Chaos Data Engineering Manifesto: 5 Laws for Successful Failures

Five laws for how data teams can start breaking data systems to make them more reliable.

Shane Murray

Feb. 28, 23 · Opinion

Like (1)

Save

3.4K Views

It's midnight in the dim and cluttered office of The New York Times, currently serving as the "situation room."

A powerful surge of traffic is inevitable. During every major election, the wave would crest and crash against our overwhelmed systems before receding, allowing us to assess the damage.

We had been in the cloud for years, which helped some. Our main systems would scale– our articles were always served– but integration points across backend services would eventually buckle and burst under the sustained pressure of insane traffic levels.

However, this night in 2020 differed from similar election nights in 2014, 2016, and 2018. That's because this traffic surge was simulated, and an election wasn't happening.

Pushing to the Point of Failure

Simulation or not, this was prod, so the stakes were high. There was suppressed horror as J-Kidd–our system that brought ad targeting parameters to the front end–went down hard. It was as if all the ligaments had been ripped from the knees of the pass-first point guard for which it had been named. Ouch.

I'm sorry, Jason; it was for the greater good.

J-Kidd wasn't the only system that found its way to the disabled list. That was the point of the whole exercise, to push our systems until they failed. We succeeded. Or failed, depending on your point of view.

The next day the team made adjustments. We decoupled systems, implemented failsafes, and returned to the court for game 2. As a result, the 2020 election was the first I can remember where the on-call engineers weren't on the edge of their seats, white-knuckling their keyboards…At least not for system reliability reasons.

Pre-Mortems and Chaos Engineering

We referred to that exercise as a "premortem." Its conceptual roots can be traced back to the idea of chaos engineering introduced by site reliability engineers.

For those unfamiliar, chaos engineering is a disciplined methodology for intentionally introducing points of failure within systems to understand their thresholds better and improve resilience.

It was largely popularized by the success of Netflix's Simian Army, a suite of programs that would automatically introduce chaos by removing servers and regions and introducing other points of failure into production. All in the name of reliability and resiliency.
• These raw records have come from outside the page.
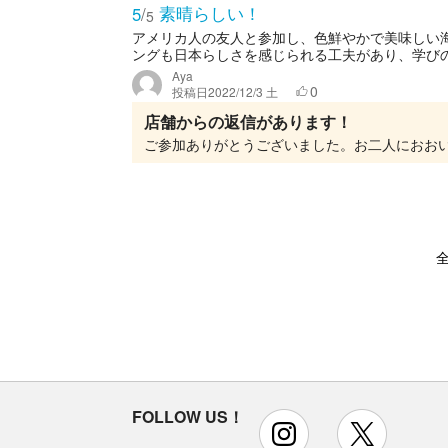
素晴らしい！
5
/
5
アメリカ人の友人と参加し、色鮮やかで美味しい
ングも日本らしさを感じられる工夫があり、学びの
Aya
0
投稿日
2022/12/3 土
店舗からの返信があります！
全
FOLLOW US！
instagram
x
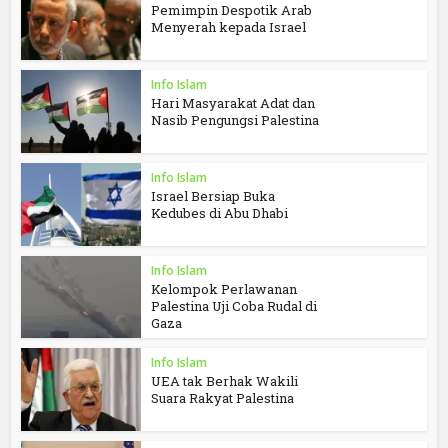
Pemimpin Despotik Arab
Menyerah kepada Israel
Info Islam
Hari Masyarakat Adat dan
Nasib Pengungsi Palestina
Info Islam
Israel Bersiap Buka
Kedubes di Abu Dhabi
Info Islam
Kelompok Perlawanan
Palestina Uji Coba Rudal di
Gaza
Info Islam
UEA tak Berhak Wakili
Suara Rakyat Palestina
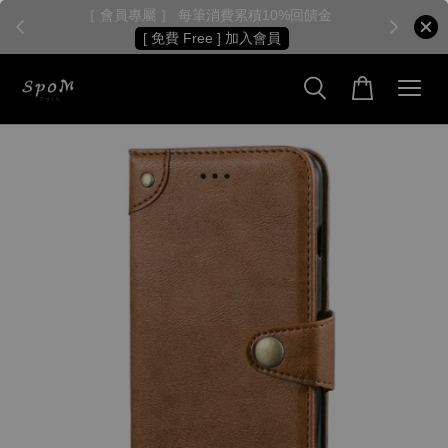
［ 會員專屬 ］ 每筆消費累積10%回饋金
［
[ 免費 Free ] 加入會員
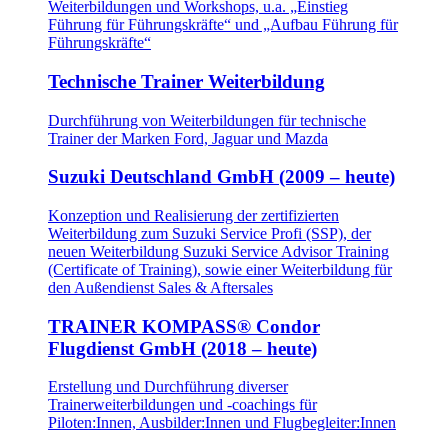
Weiterbildungen und Workshops, u.a. „Einstieg
Führung für Führungskräfte“ und „Aufbau Führung für
Führungskräfte“
Technische Trainer Weiterbildung
Durchführung von Weiterbildungen für technische
Trainer der Marken Ford, Jaguar und Mazda
Suzuki Deutschland GmbH (2009 – heute)
Konzeption und Realisierung der zertifizierten
Weiterbildung zum Suzuki Service Profi (SSP), der
neuen Weiterbildung Suzuki Service Advisor Training
(Certificate of Training), sowie einer Weiterbildung für
den Außendienst Sales & Aftersales
TRAINER KOMPASS® Condor
Flugdienst GmbH (2018 – heute)
Erstellung und Durchführung diverser
Trainerweiterbildungen und -coachings für
Piloten:Innen, Ausbilder:Innen und Flugbegleiter:Innen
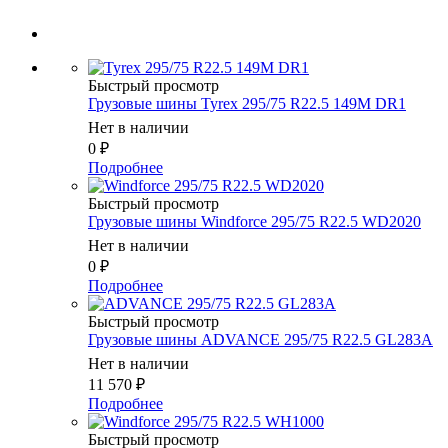
Быстрый просмотр
Грузовые шины Tyrex 295/75 R22.5 149M DR1
Нет в наличии
0
₽
Подробнее
Быстрый просмотр
Грузовые шины Windforce 295/75 R22.5 WD2020
Нет в наличии
0
₽
Подробнее
Быстрый просмотр
Грузовые шины ADVANCE 295/75 R22.5 GL283A
Нет в наличии
11 570
₽
Подробнее
Быстрый просмотр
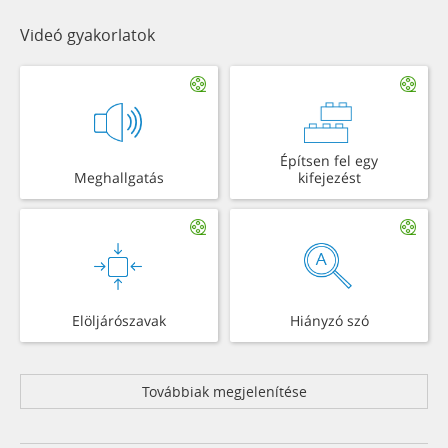
Videó gyakorlatok
Építsen fel egy
Meghallgatás
kifejezést
Elöljárószavak
Hiányzó szó
Továbbiak megjelenítése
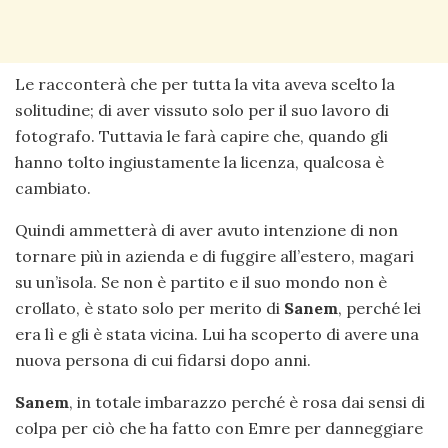
Le racconterà che per tutta la vita aveva scelto la
solitudine; di aver vissuto solo per il suo lavoro di
fotografo. Tuttavia le farà capire che, quando gli
hanno tolto ingiustamente la licenza, qualcosa è
cambiato.
Quindi ammetterà di aver avuto intenzione di non
tornare più in azienda e di fuggire all’estero, magari
su un’isola. Se non è partito e il suo mondo non è
crollato, è stato solo per merito di
Sanem
, perché lei
era lì e gli è stata vicina. Lui ha scoperto di avere una
nuova persona di cui fidarsi dopo anni.
Sanem
, in totale imbarazzo perché è rosa dai sensi di
colpa per ciò che ha fatto con Emre per danneggiare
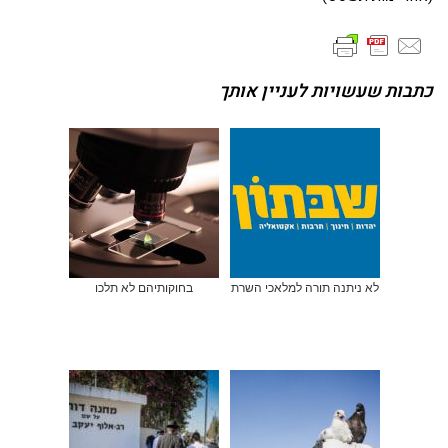
כתבות שעשויות לעניין אותך
לא ניתנה תורה למלאכי השרת
בחוקותיהם לא תלכו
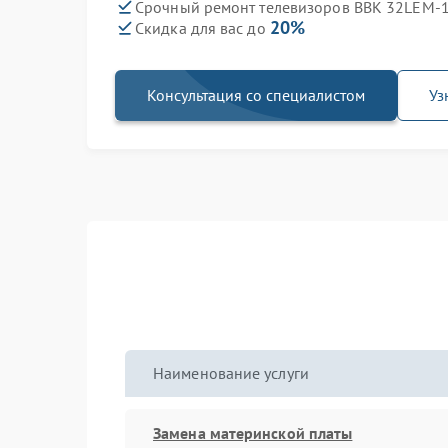
Срочный ремонт телевизоров BBK 32LEM-1
20%
Скидка для вас до
Консультация со специалистом
Уз
Наименование услуги
Замена материнской платы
While this idea isn't completely foreign to data engineering, it can certainly be described as an extremely uncommon practice.

No data engineer in their right mind has looked at their to-do list, the unfilled roles on their team, the complexity of their pipelines, and then said: "This needs to be harder. Let's introduce some chaos." That may be part of the problem.

Data teams need to think beyond providing snapshots of data quality to the business and start thinking about how to build and maintain reliable data systems at scale.

We cannot afford to overlook data quality management, and it plays an increasingly large role in critical operations. For example, just this year, we witnessed how deleting one file, and an out-of-sync legacy database could ground more than 4,000 flights.

Of course, you can't just copy and paste software engineering concepts straight into data engineering playbooks. Data is different. DataOps tweaks DevOps methodology as data observability does to observability.

Consider this manifesto as a proposal for taking the proven concepts of chaos engineering and applying them to the eccentric world of data reliability.

The 5 Laws of Data Chaos Engineering

The principles and lessons of chaos engineering are a good place to start defining the contours of a data chaos engineering discipline. Our first law combines two of the most important.

1. Have a Bias for Production, But Minimize the Blast Radius

There is a maxim among site reliability engineers that will ring true for every data engineer who has had the pleasure of the same SQL query returning two different results across staging and production environments. That is, "Nothing acts like prod except for prod."

To that, I would add "production data too." Data is just too creative and fluid for humans to anticipate. Synthetic data has come a long way, and don't get me wrong, it can be a piece of the puzzle, but it's unlikely to simulate key edge cases.

Like me, the mere thought of introducing points of failure into production systems probably makes your stomach churn. It's terrifying. Some data engineers justifiably wonder, "Is this even necessary within a modern data stack where so many tools abstract the underlying infrastructure?"

I'm afraid so. Remember, as the opening anecdote and J-Kidd's snapped ligaments illustrated, the elasticity of the cloud is not a cure-all.

In fact, it's that abstraction and opacity–along with the multiple integration points–that makes it so important to stress test a modern data stack. An on-premise database may be more limiting, but data teams tend to understand its thresholds as they hit them more regularly during day-to-day operations.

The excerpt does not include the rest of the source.